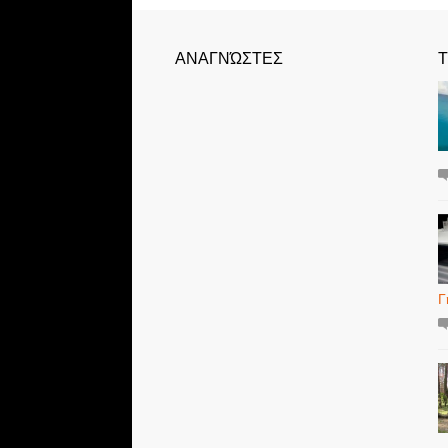
ΑΝΑΓΝΏΣΤΕΣ
Τ
Γ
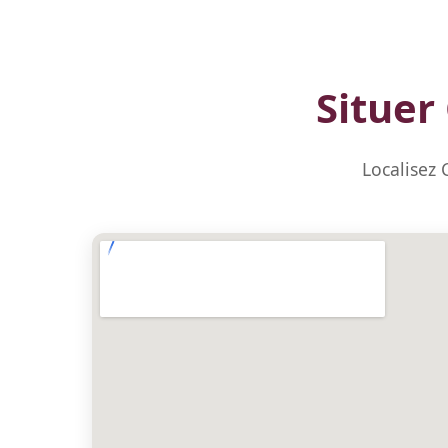
Situer
Localisez 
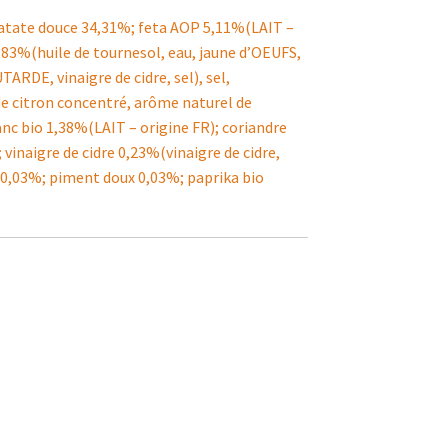
patate douce 34,31%; feta AOP 5,11%(LAIT –
,83%(huile de tournesol, eau, jaune d’OEUFS,
ARDE, vinaigre de cidre, sel), sel,
e citron concentré, arôme naturel de
nc bio 1,38%(LAIT – origine FR); coriandre
 vinaigre de cidre 0,23%(vinaigre de cidre,
 0,03%; piment doux 0,03%; paprika bio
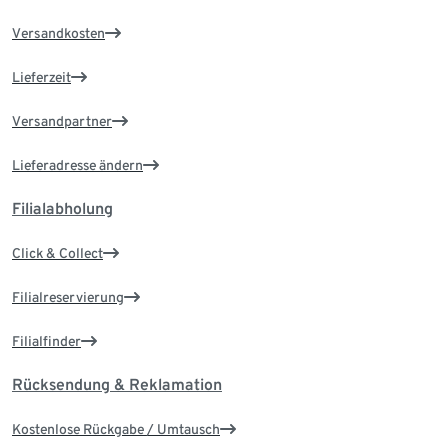
Versandkosten
Lieferzeit
Versandpartner
Lieferadresse ändern
Filialabholung
Click & Collect
Filialreservierung
Filialfinder
Rücksendung & Reklamation
Kostenlose Rückgabe / Umtausch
--------
**Task prompt:** Retype the data in full. Images do not go in the copy.

**Expected answer:**
ΑΝΑΓΝΏΣΤΕΣ
Τ
Γ
Situer
Localisez 
patate douce 34,31%; feta AOP 5,11%(LAIT –
,83%(huile de tournesol, eau, jaune d’OEUFS,
ARDE, vinaigre de cidre, sel), sel,
e citron concentré, arôme naturel de
nc bio 1,38%(LAIT – origine FR); coriandre
 vinaigre de cidre 0,23%(vinaigre de cidre,
 0,03%; piment doux 0,03%; paprika bio
Versandkosten
Lieferzeit
Versandpartner
Lieferadresse ändern
Filialabholung
Click & Collect
Filialreservierung
Filialfinder
Rücksendung & Reklamation
Kostenlose Rückgabe / Umtausch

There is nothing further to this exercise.